Segment Open
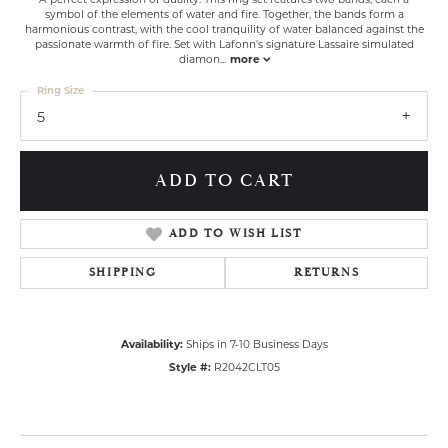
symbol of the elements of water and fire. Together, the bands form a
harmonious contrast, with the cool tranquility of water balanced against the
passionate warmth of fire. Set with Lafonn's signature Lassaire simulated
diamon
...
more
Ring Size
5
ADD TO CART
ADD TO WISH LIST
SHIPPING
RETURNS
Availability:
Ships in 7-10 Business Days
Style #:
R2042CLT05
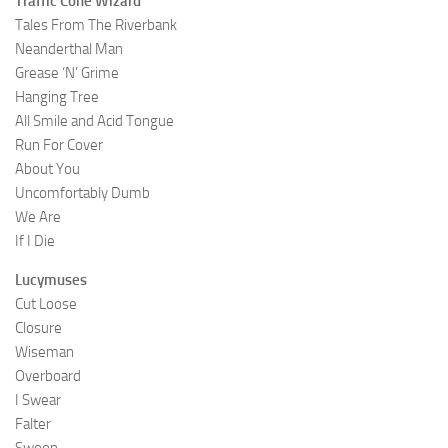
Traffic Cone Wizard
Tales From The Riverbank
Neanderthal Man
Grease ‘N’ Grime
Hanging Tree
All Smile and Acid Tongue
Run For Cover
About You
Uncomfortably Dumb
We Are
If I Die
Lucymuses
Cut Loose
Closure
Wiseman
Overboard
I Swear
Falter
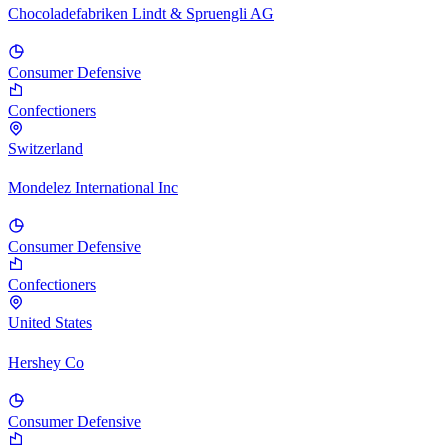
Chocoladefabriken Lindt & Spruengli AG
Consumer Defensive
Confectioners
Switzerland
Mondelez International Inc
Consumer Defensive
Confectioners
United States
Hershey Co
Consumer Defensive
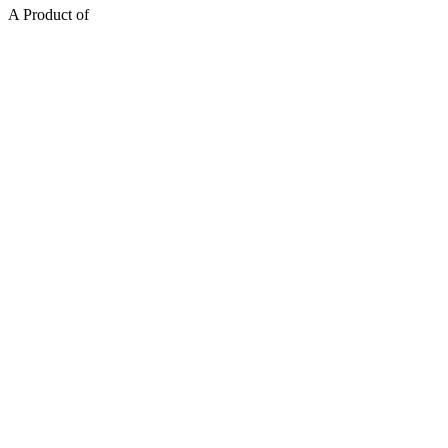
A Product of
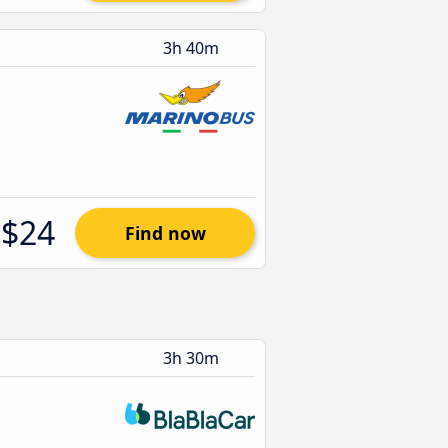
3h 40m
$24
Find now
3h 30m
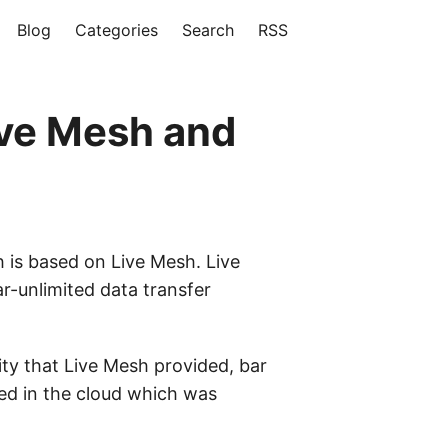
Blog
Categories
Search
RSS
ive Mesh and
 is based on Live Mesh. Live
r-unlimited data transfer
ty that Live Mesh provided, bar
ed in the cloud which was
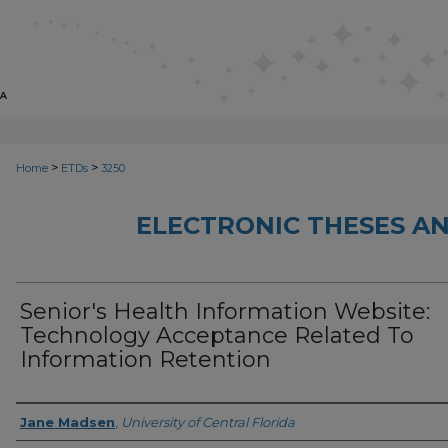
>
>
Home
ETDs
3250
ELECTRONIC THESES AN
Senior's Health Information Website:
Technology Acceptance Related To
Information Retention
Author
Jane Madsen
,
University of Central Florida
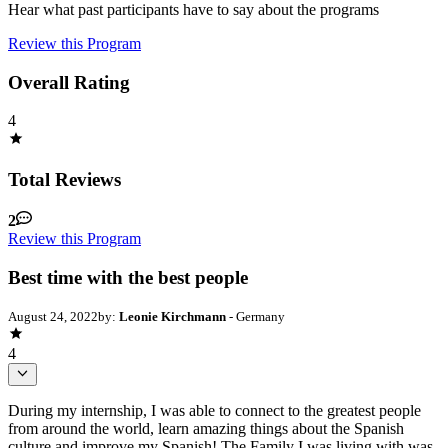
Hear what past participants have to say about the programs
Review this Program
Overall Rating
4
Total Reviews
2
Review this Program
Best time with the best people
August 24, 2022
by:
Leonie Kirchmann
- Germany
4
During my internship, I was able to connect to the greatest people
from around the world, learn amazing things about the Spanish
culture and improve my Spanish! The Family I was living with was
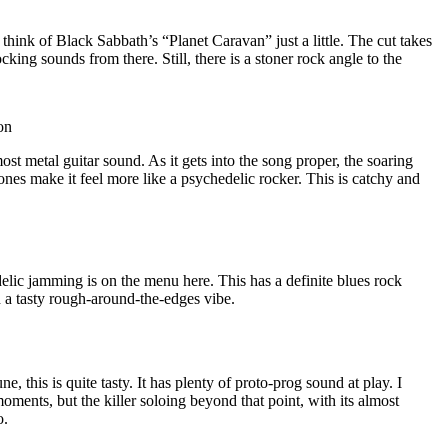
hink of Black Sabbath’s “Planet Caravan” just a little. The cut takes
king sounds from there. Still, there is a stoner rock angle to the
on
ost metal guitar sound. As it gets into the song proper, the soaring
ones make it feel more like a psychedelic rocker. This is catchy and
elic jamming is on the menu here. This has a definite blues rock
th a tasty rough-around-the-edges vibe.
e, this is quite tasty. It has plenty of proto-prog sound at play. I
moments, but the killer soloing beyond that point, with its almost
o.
Segment Closed
● EXERCISE BRIEF
In the records above, find each line with the word "Mesh" and copy it out.

● YOUR RESPONSE
ive Mesh and
 is based on Live Mesh. Live
ty that Live Mesh provided, bar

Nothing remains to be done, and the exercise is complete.